[Stored data entries]
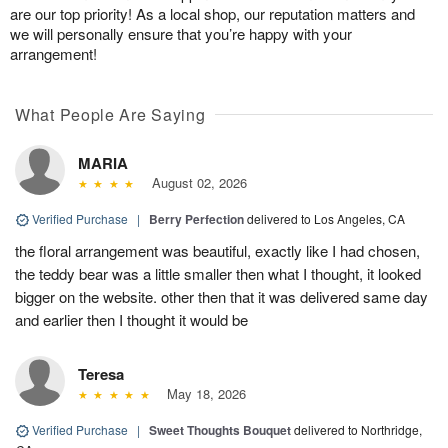
are our top priority! As a local shop, our reputation matters and
we will personally ensure that you’re happy with your
arrangement!
What People Are Saying
MARIA
August 02, 2026
Verified Purchase
|
Berry Perfection
delivered to Los Angeles, CA
the floral arrangement was beautiful, exactly like I had chosen,
the teddy bear was a little smaller then what I thought, it looked
bigger on the website. other then that it was delivered same day
and earlier then I thought it would be
Teresa
May 18, 2026
Verified Purchase
|
Sweet Thoughts Bouquet
delivered to Northridge,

WHAT IS EXPECTED:
Copy out the lines above in full and unaltered, apart from the pictures.

YOUR RESPONSE:
are our top priority! As a local shop, our reputation matters and
we will personally ensure that you’re happy with your
arrangement!
What People Are Saying
MARIA
August 02, 2026
Verified Purchase
|
Berry Perfection
delivered to Los Angeles, CA
the floral arrangement was beautiful, exactly like I had chosen,
the teddy bear was a little smaller then what I thought, it looked
bigger on the website. other then that it was delivered same day
and earlier then I thought it would be
Teresa
May 18, 2026
Verified Purchase
|
Sweet Thoughts Bouquet
delivered to Northridge,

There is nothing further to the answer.